Quand on parle de cuir exotique, on peut donc entendre cuir de reptiles (cuir de crocodile, cuir de serpent, lézard), cuir d’autruche ou d’éléphant (très rare car l’espèce est particulièrement protégée), et donc, cuir de poisson.

En France et en Europe, l’histoire du cuir marin commence surtout avec celle du Galuchat, qui désigne un cuir de poisson cartilagineux, à savoir le requin ou la raie. Dès le 16e siècle, on évoque l’utilisation de ce type de peau pour recouvrir des dagues, des épées ou des couverts. On ne parle alors d’ailleurs pas de Galuchat, mais plutôt de cuir de Chien de mer, que l’on travaille notamment Faubourg Saint Antoine à Paris, près de Bastille. Le terme de Galuchat sera utilisé à partir du 18e siècle, en référence à Jean-Claude Galluchat : maître gainier du roi Louis XV, c’est lui qui a découvert la méthode de tannage adaptée à cette peau très spéciale car couverte de perles de silice.

Le savoir-faire et l’histoire du cuir de poisson issu d’espèces autres que les raies et requins (le saumon par exemple), est particulièrement riche en Europe du Nord (Norvège, Finlande…) mais aussi en Sibérie extrême-orientale. Par exemple, sur les rives du fleuve Amour, à la frontière entre la Russie et la Chine, les peuples indigènes comme les Nivkh travaillaient ces peaux et les utilisaient pour la décoration d’objets du quotidien et la création de vêtements parfois sublimes. Certains, datant de la fin du 19e siècle, sont si spectaculaires qu’ils ont été présentés au Musée du Quai Branly en 2015 lors de l’exposition Esthétiques d’Amour.

Depuis quelques années, le cuir de poisson refait parler de lui : d’abord, il a intéressé la presse pour ses atouts en termes de respect de l’environnement.

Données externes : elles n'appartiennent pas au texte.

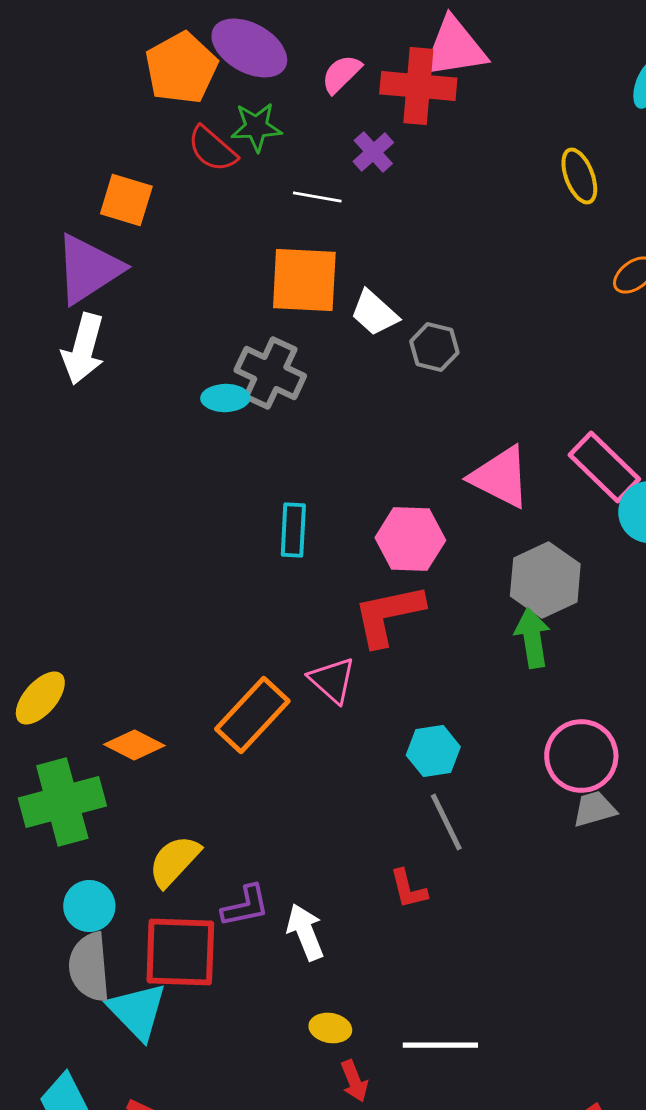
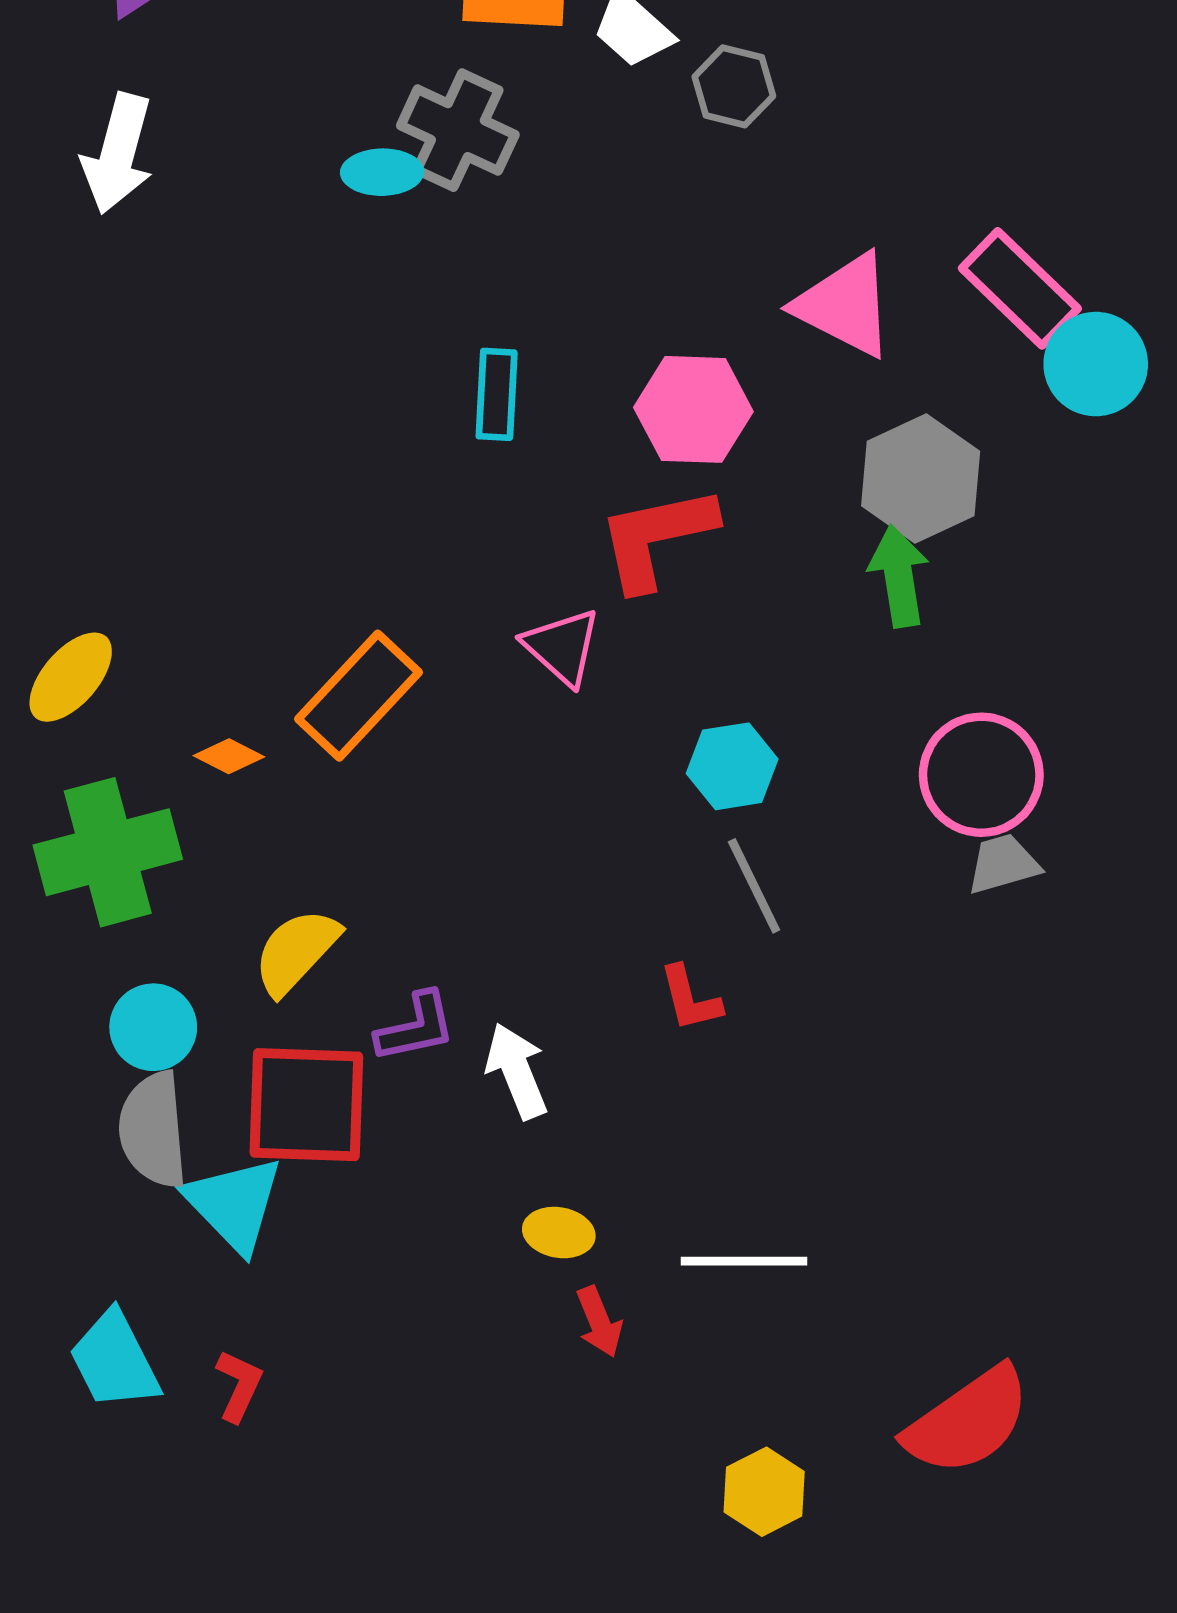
white arrow: (83, 349) -> (118, 154), moved
orange rectangle: (252, 715) -> (359, 696), moved
orange diamond: (134, 745) -> (229, 756), size x0.7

Et peu à peu, son aura s’élargit. Le cuir de poisson n’est pas seulement un matériau écologique qui permet à la planète fashion de gagner ses galons au regard du développement durable (dont elle est une mauvaise élève notoire). Non, le cuir de poisson, c’est tout simplement beau. Les écailles parfois irrégulières renvoient une image d’authenticité. A l’heure où il est de bon ton de laisser entrevoir sa vulnérabilité, cette matière arrive à point nommé. La peau des poissons présente des sortes de cicatrices, comme autant de coups de griffes, témoignant d’une vie passée au fond des mers et des océans. Ces peaux ont vécu dans l’eau, élément qui nous est à la fois mystérieux et familier.

Une fois travaillées, ces peaux marines garderont certaines de leurs irrégularités. On peut parfois les sentir au toucher… Mais malgré ces « imperfections », les peaux de poissons sont très résistantes.

Pour les artisans aussi, ces peaux sortent de l’ordinaire. Ce sont souvent de petites pièces, aux formes diverses. Ce n’est pas un hasard si on les utilise pour orner des objets de petite taille ou fabriquer de la petite maroquinerie, pochettes ou sacs à main. Les travailler demandent maîtrise et savoir-faire : tannage spécifique, avec des produits végétaux pour poursuivre sur la voie du respect de l’environnement ; découpage au laser ; utilisation de lames spéciales (notamment pour le galuchat).

Irrégulier, compliqué, authentique : le cuir marin illustre finalement la beauté inattendue de l’imperfection.